### [YOUR OBJECTIVE]
Pick out each line in these entries that contains the string "pour".

### [Dataset entries]

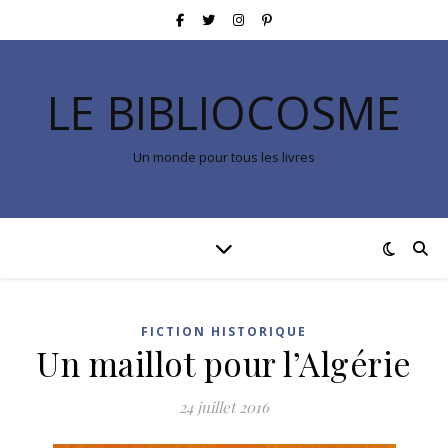
LE BIBLIOCOSME
Un monde pour tous les livres
FICTION HISTORIQUE
Un maillot pour l’Algérie
24 juillet 2016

### [RESPONSE TO THIS TASK]
Un monde pour tous les livres
Un maillot pour l’Algérie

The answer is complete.